The columns should all be the same number of terms (so same number of items on each line) and should have the text of bingo tiles you want to include in those respective columns. Like most CSVs, if there are commas or quotes in the that if there are commas or quite.

Also note that if any item between the commas HAS a comma or a quote, you need to surround that item in quote marks. Like:

"Obama's phone rings, has annoying Marimba sound"

And if you're actually using a quote in the item, represent those with double-double quotes, like this:

"Obama says ""Romneycare"""

Final Polishing

-- Make any other tweaks to the HTML, CSS or graphics you want to make. You might want to change the colors, replace the donkey and elephant graphics, or drop in a custom free square.

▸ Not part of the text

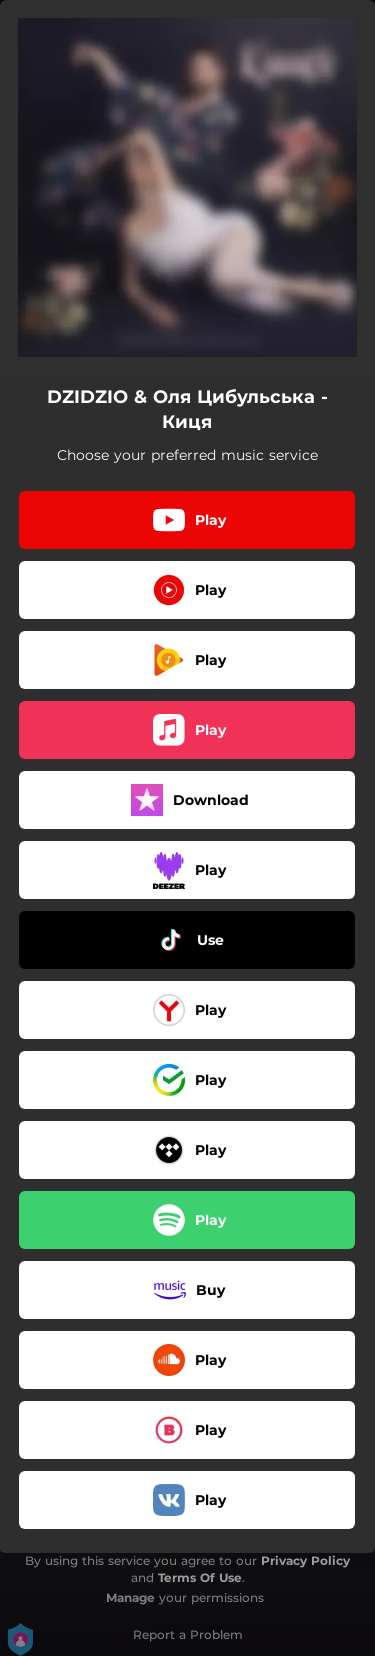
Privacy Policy (305, 1560)
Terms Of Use (200, 1577)
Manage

-- Upload the contents of the live_files directory to your server. If you want to embed the bingo game on a page, use the HTML code:

<iframe src="http://mysite.url/embed.html" height="785" width="600" scrolling="no" frameborder="0"></iframe>

... replacing mysite.url with your own embed path.

Note: Because the bingo game dynamically fetches information from the CSV file from the server, it won't work if you simply open the HTML files. You have to either upload them to a server and try it from there. To simulate that locally, we use Python's built-in SimpleHTTPServer, which you can launch by running "python -m SimpleHTTPServer" in the live_files directory, then going to http://localhost:8000 in your web browser.

Notes

DISCLAIMER: We wrote this code very quickly, and want to share it quickly, too. So there may be problems and pitfalls and can't take responsibility for it failing or causing any problems for you or your systems.